# Dwarf white isopod explosion lol



## irishanaconda (Nov 12, 2010)

Well i kept dart frogs for about 2 years and sold my last 2 early last year. I had forgotten about the few isopods that were in the tank that i got in california. I opened the tank today because i have been thinking about getting a pair (kinda missed them) and found about 2000+ dwarf white isopods roaming the tank and under a piece of wood lol. They were literally like this all over the tank lol

I wish i knew some local breeders so i could possibly trade for a frog.... ne ways is this too many to plant a tank and put some frogs in there? Should i start a new tank and just leave this one be?


----------



## Kalakole (Jun 30, 2011)

You'll be fine. Once you add frogs, they'll scoff them fast. Only thing to keep in mind is that if you get really young frogs, they may get stressed from them. I'd say you're good to add frogs!


----------



## irishanaconda (Nov 12, 2010)

I donno... there are so many i think they might eat the frog lol jk. But really... can they overfeed on these?


----------



## Kalakole (Jun 30, 2011)

Overfeeding is always a possibility, however once the bugs have a predator, they will hide under the leaves and such. It should be fine. If you are concerned, you could always take out a bunch and put them in a rubbermade to culture them.


----------



## irishanaconda (Nov 12, 2010)

Kalakole said:


> Overfeeding is always a possibility, however once the bugs have a predator, they will hide under the leaves and such. It should be fine. If you are concerned, you could always take out a bunch and put them in a rubbermade to culture them.

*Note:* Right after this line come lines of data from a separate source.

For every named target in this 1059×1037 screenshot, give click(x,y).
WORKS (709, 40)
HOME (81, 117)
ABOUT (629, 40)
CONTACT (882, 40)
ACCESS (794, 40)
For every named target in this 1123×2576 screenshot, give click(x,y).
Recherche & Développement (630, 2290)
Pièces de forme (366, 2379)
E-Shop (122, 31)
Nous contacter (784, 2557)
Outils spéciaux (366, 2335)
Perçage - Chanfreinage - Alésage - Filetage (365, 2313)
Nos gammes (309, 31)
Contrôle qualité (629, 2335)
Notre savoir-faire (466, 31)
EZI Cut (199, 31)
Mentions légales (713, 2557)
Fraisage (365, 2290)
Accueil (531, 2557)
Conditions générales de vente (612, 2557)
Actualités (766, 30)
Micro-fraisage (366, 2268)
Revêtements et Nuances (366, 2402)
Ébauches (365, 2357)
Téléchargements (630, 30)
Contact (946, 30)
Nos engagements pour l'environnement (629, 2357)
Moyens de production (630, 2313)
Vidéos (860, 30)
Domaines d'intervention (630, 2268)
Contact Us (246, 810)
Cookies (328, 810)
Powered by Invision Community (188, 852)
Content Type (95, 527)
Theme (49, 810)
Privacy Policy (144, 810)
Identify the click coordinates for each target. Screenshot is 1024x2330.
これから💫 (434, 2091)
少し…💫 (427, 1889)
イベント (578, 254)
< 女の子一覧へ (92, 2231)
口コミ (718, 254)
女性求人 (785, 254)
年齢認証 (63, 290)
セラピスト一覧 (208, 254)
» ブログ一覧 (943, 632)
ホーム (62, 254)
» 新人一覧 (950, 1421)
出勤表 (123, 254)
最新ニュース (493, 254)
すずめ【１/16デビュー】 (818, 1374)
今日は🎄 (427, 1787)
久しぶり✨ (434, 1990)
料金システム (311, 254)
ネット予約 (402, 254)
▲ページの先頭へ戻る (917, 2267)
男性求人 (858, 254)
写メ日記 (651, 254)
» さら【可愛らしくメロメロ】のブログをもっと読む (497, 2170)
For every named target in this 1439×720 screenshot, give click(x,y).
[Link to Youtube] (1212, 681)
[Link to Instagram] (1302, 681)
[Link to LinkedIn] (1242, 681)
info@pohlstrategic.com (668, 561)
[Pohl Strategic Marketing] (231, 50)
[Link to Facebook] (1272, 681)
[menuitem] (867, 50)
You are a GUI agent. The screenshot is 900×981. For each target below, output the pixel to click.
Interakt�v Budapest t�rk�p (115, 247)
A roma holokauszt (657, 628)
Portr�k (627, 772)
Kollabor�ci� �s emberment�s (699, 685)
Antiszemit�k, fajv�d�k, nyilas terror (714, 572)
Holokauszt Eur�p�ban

I might just do that, there were so many it looked like the sphagnum moss was moving


----------



## Kalakole (Jun 30, 2011)

Haha wish I had that problem with the swarf whites. Now the Giant oranges on the other hand...


----------



## mrzoggs (May 27, 2012)

Had sort of the same thing happen to me. I had a 10g q/t tank set up a while back and a long time ago I dumped some isos in there. Since then, the frogs have been long gone out of the tank and the tank has been sitting in the garage. The other day I went into the garage to grab the tank because I needed something to put some plants in. I went to snatch out all the sphagnum I had in the bottom and realized it was crawling with dwarf whites. I couldn't imagine how hot is has gotten in the garage over the summer. Now I don't know what to do with all these haha. It doesn't help that I breed them and sell them, now I have way too many.


----------



## irishanaconda (Nov 12, 2010)

i think the spanish oranges must have died in mine lol


----------



## mrzoggs (May 27, 2012)

yeah for some reason they don't do as well in mine either. Ive had a couple vivs that I stopped using and when I peeked in a week later, they were laying dead inside.


----------